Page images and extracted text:

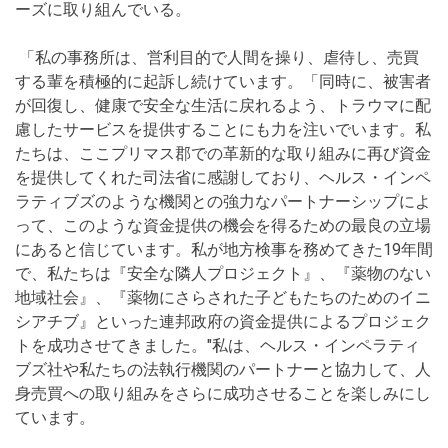
ーズに取り組んでいる。
「私の事務所は、営利目的で人間を操り、虐待し、売買
する輩を積極的に起訴し続けています。「同時に、被害者
が回復し、健康で安全な生活に戻れるよう、トラウマに配
慮したサービスを提供することにも力を注いでいます。私
たちは、ここプリマス郡での革新的な取り組みに再び資金
を提供してくれた司法省に感謝しており、ヘルス・インペ
ラティブズのような機関との強力なパートナーシップによ
って、このような資金提供の機会を得るための最良の立場
にあると信じています。私が地方検事を務めてきた19年間
で、私たちは『安全な隣人プロジェクト』、『薬物のない
地域社会』、『薬物にさらされた子どもたちのためのイニ
シアチブ』といった連邦政府の資金提供によるプロジェク
トを成功させてきました。"私は、ヘルス・インペラティ
ブズ社や私たちの法執行機関のパートナーと協力して、人
身売買への取り組みをさらに成功させることを楽しみにし
ています。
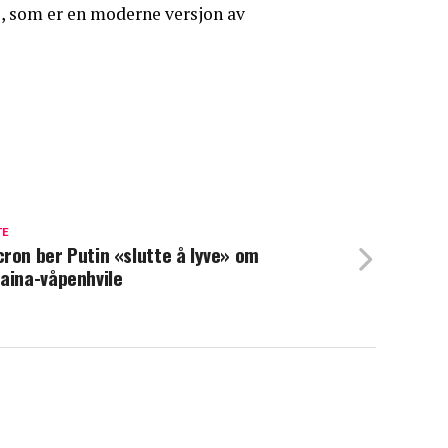
, som er en moderne versjon av
TE
ron ber Putin «slutte å lyve» om
aina-våpenhvile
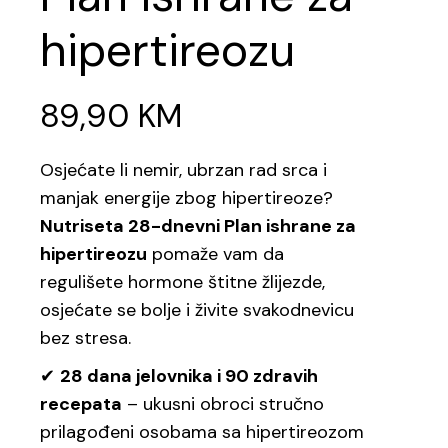
hipertireozu
89,90
KM
Osjećate li nemir, ubrzan rad srca i
manjak energije zbog hipertireoze?
Nutriseta 28-dnevni Plan ishrane za
hipertireozu
pomaže vam da
regulišete hormone štitne žlijezde,
osjećate se bolje i živite svakodnevicu
bez stresa.
✔
28 dana jelovnika i 90 zdravih
recepata
– ukusni obroci stručno
prilagođeni osobama sa hipertireozom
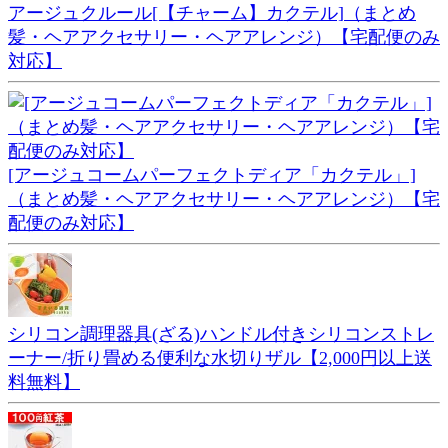
アージュクルール[【チャーム】カクテル]（まとめ
髪・ヘアアクセサリー・ヘアアレンジ）【宅配便のみ
対応】
[アージュコームパーフェクトディア「カクテル」]
（まとめ髪・ヘアアクセサリー・ヘアアレンジ）【宅
配便のみ対応】
シリコン調理器具(ざる)ハンドル付きシリコンストレ
ーナー/折り畳める便利な水切りザル【2,000円以上送
料無料】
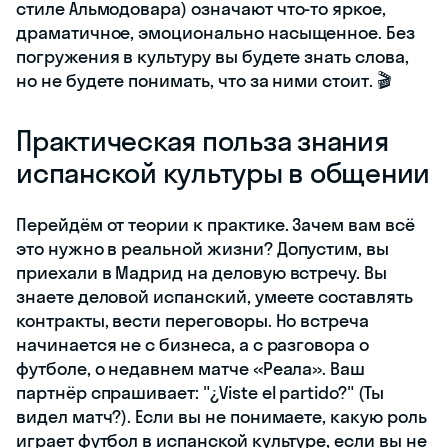
стиле Альмодовара) означают что-то яркое,
драматичное, эмоционально насыщенное. Без
погружения в культуру вы будете знать слова,
но не будете понимать, что за ними стоит. 🎬
Практическая польза знания
испанской культуры в общении
Перейдём от теории к практике. Зачем вам всё
это нужно в реальной жизни? Допустим, вы
приехали в Мадрид на деловую встречу. Вы
знаете деловой испанский, умеете составлять
контракты, вести переговоры. Но встреча
начинается не с бизнеса, а с разговора о
футболе, о недавнем матче «Реала». Ваш
партнёр спрашивает: "¿Viste el partido?" (Ты
видел матч?). Если вы не понимаете, какую роль
играет футбол в испанской культуре, если вы не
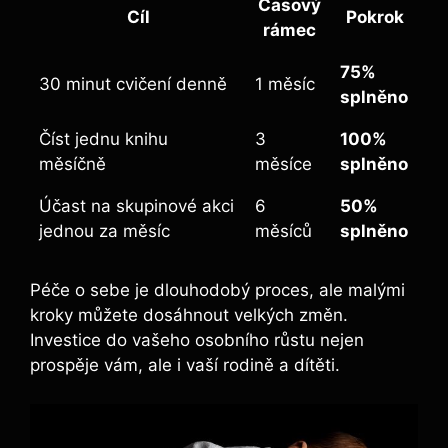
Časový
Cíl
Pokrok
rámec
75%
30 minut cvičení denně
1 měsíc
splněno
Číst jednu knihu
3
100%
měsíčně
měsíce
splněno
Účast na skupinové akci
6
50%
jednou za měsíc
měsíců
splněno
Péče o sebe je dlouhodobý proces, ale malými
kroky můžete dosáhnout velkých změn.
Investice do vašeho osobního růstu nejen
prospěje vám, ale i vaší rodině a dítěti.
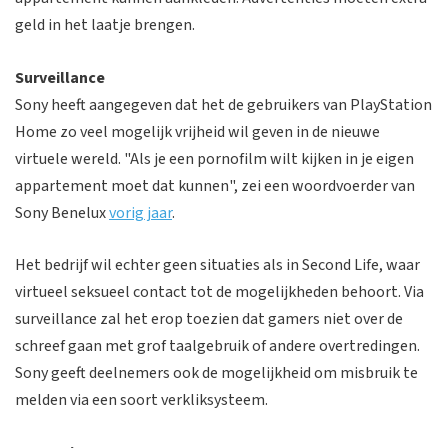
geld in het laatje brengen.
Surveillance
Sony heeft aangegeven dat het de gebruikers van PlayStation
Home zo veel mogelijk vrijheid wil geven in de nieuwe
virtuele wereld. "Als je een pornofilm wilt kijken in je eigen
appartement moet dat kunnen", zei een woordvoerder van
Sony Benelux
vorig jaar
.
Het bedrijf wil echter geen situaties als in Second Life, waar
virtueel seksueel contact tot de mogelijkheden behoort. Via
surveillance zal het erop toezien dat gamers niet over de
schreef gaan met grof taalgebruik of andere overtredingen.
Sony geeft deelnemers ook de mogelijkheid om misbruik te
melden via een soort verkliksysteem.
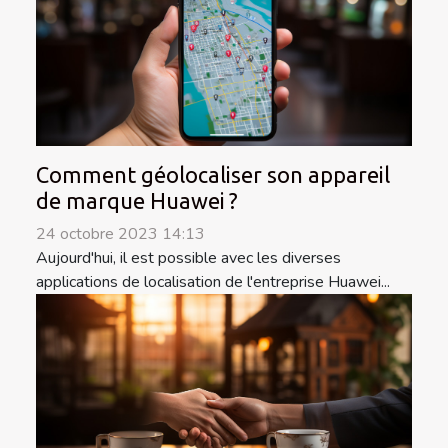
Comment géolocaliser son appareil
de marque Huawei ?
24 octobre 2023 14:13
Aujourd'hui, il est possible avec les diverses
applications de localisation de l'entreprise Huawei...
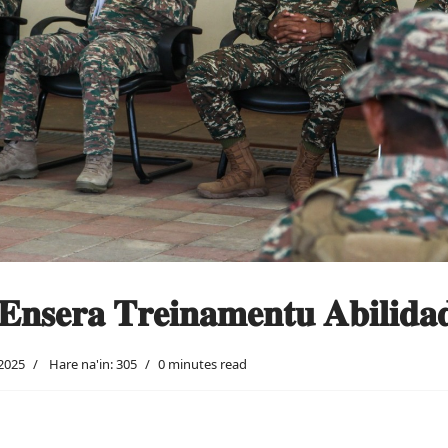
𝐬𝐞𝐫𝐚 𝐓𝐫𝐞𝐢𝐧𝐚𝐦𝐞𝐧𝐭𝐮 𝐀𝐛𝐢𝐥𝐢𝐝𝐚𝐝
 2025
Hare na'in: 305
0 minutes read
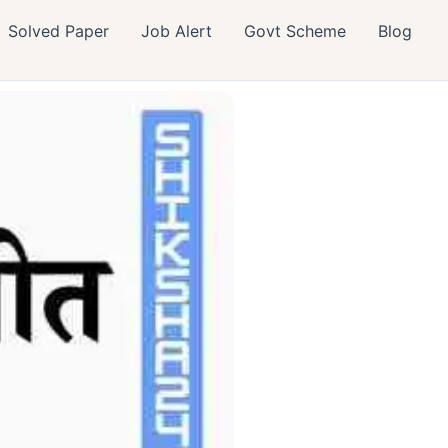
Solved Paper
Job Alert
Govt Scheme
Blog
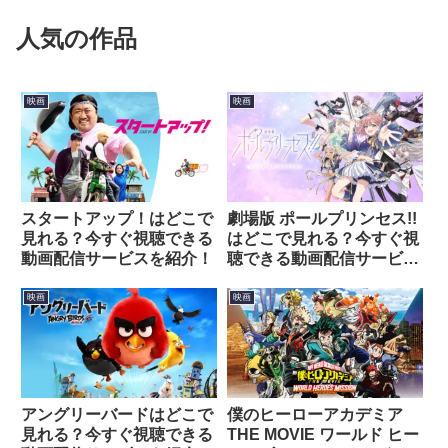
人気の作品
映画
映画
スタートアップ！はどこで
劇場版 ポールプリンセス!!
見れる？今すぐ視聴できる
はどこで見れる？今すぐ視
動画配信サービスを紹介！
聴できる動画配信サービス
を紹介！
映画
映画
アングリーバードはどこで
僕のヒーローアカデミア
見れる？今すぐ視聴できる
THE MOVIE ワールド ヒー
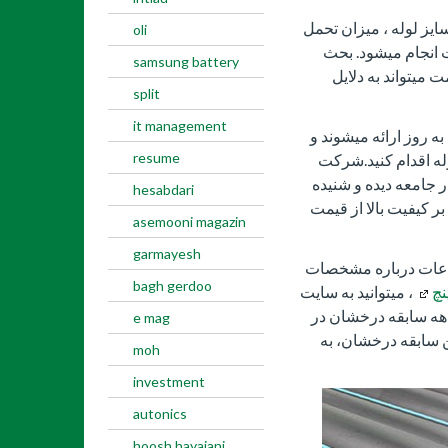
ایز لوله ، میزان تحمل
oli
انجام میشود. بحث
samsung battery
 میتواند به دلایل
split
it management
به روز ارائه میشوند و
resume
له اقدام کنید.شرکت
 جامعه دیده و شنیده
hesabdari
ر کیفیت بالا از قیمت
asemooni magazin
garmayesh
اعات درباره مشخصات
bagh gerdoo
، میتوانید به سایت
 دهه سابقه درخشان در
e mag
ین سابقه درخشان، به
moh
investment
autonics
hoosh hayajani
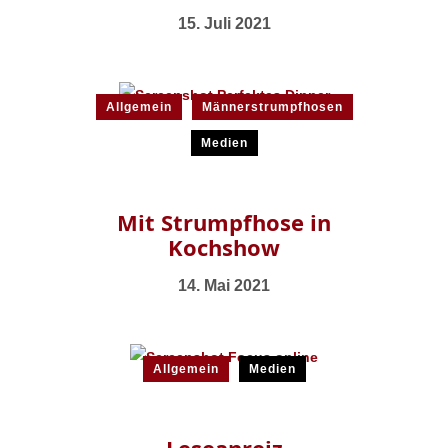
15. Juli 2021
Allgemein
Männerstrumpfhosen
Medien
Mit Strumpfhose in
Kochshow
14. Mai 2021
Allgemein
Medien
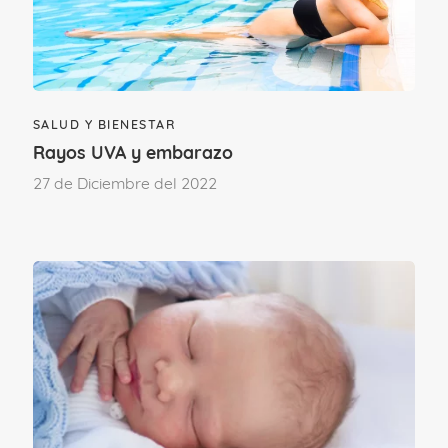
SALUD Y BIENESTAR
Deja un comentario
Rayos UVA y embarazo
27 de Diciembre del 2022
Para poder comentar
accede a tu cuenta
.
Si aún no formas parte del Club familias,
únete.
ÚNETE AL CLUB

## What is expected
Please reproduce the lines exactly from the one containing "جامعه دیده و شنیده" through the last line of the data above, and keep the pictures out.

## Exercise solution
 جامعه دیده و شنیده
hesabdari
ر کیفیت بالا از قیمت
asemooni magazin
garmayesh
اعات درباره مشخصات
bagh gerdoo
، میتوانید به سایت
 دهه سابقه درخشان در
e mag
ین سابقه درخشان، به
moh
investment
autonics
hoosh hayajani
15. Juli 2021
Allgemein
Männerstrumpfhosen
Medien
Mit Strumpfhose in
Kochshow
14. Mai 2021
Allgemein
Medien
SALUD Y BIENESTAR
Deja un comentario
Rayos UVA y embarazo
27 de Diciembre del 2022
Para poder comentar
accede a tu cuenta
.
Si aún no formas parte del Club familias,
únete.
ÚNETE AL CLUB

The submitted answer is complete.